Anthony locked himself in the music room of the Booker house on Vista Lane, playing what the family calls "Bob-music" and emerging only to remove all the furniture but an old piano from the room. Then he began reading aloud from the Book of Revelation. "He prayed and he cried, he hollered and he cried, talkin' to Jah Rastafari," Cedella says. Rohan, who was 17, was bewildered as his grandmother took up her Bible and began to read from it through the door to Anthony.

The 15th chapter of Revelation speaks of "a sea of glass mingled with fire" and a temple that "no one could enter...until the seven plagues of the seven angels were ended." Anthony vacuumed obsessively in the music room, purifying, preparing himself to catch a fire.

One Saturday he ranted from behind the locked door, then blew out a window with a blast from a 12-gauge shotgun. When he finally emerged from the room the next day, he was dressed all in white, including a bulletproof vest. As Anthony stormed out of the house, he said, "All I can see is greed, hate and jealousy."

In the driveway he demanded a set of car keys from Rohan. "He had a shotgun, and he wasn't going to back down," Rohan says. What could Rohan do?

An hour later Anthony was dead. After threatening shoppers at a nearby mall, he had fired at one policeman and was then killed by another with a bullet that lodged just above the bulletproof vest.

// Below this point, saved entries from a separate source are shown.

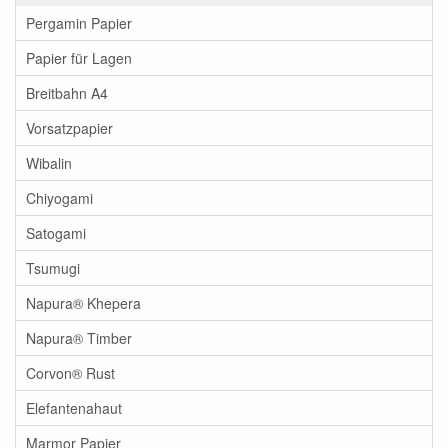
Pergamin Papier
Papier für Lagen
Breitbahn A4
Vorsatzpapier
Wibalin
Chiyogami
Satogami
Tsumugi
Napura® Khepera
Napura® Timber
Corvon® Rust
Elefantenahaut
Marmor Papier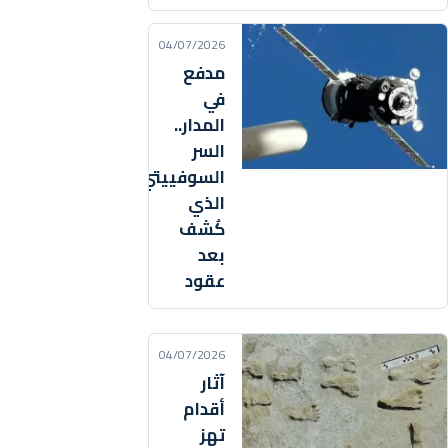
04/07/2026
مدفع
في
المدار..
السر
السوفييتي
الذي
كُشف
بعد
عقود
04/07/2026
آثار
أقدام
تهز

"Everything was pressure," Cedella says. "People have me in court about the estate, everything is goin' crazy, and the child is bearin' more than I'm bearin' myself. I believe Anthony took my death. But what Jah has done is well done. I had three sons, and they were God's gift to me. But it pleases Jah to take the first and the last. I am satisfied the way Anthony has gone from this world. It's not Anthony that kill anybody, somebody kill him."

"I think about him all the time," Rohan says. "I used to dream about him almost every night. I'd say, 'Why you left us, man? When you comin' back?' But I question nothing that Jah Rastafari does. Anthony did what he had to do, and he left. My father did what he had to do, and he left. It's preordained what's going to happen to me, but I can't sit back and wait for it to come. I have to work hard every day."

"I think he wants Anthony to be proud of him," Cedella says. Now Rohan must uphold the legacies not only of his uncle and his father but also of the great Miami linebackers who have gone before him. Get up, stand up. "I still haven't learned to hit like I want to hit," Rohan says. "I still lunge." But already he tackles so well that last year he coached Micheal Barrow, the Big East defensive player of the year. "I'm 6'2" and 235 pounds—and Rohan was hitting people harder," Barrow told The Miami Herald. "Finally I said, 'What do you do when you hit?' He said, 'I stay lower than them and keep my feet moving.' "

Moving is not a problem. "I'm never at a standstill," Marley says. "Pa-pa-pa-pow! I've got enough energy to last me two days straight." Singing, however, is a problem. "They say if you can talk, you can sing," Cedella says. "For Bob, singin' just a him-born thing. Rohan sings in his own way, but he don't have the singin' voice."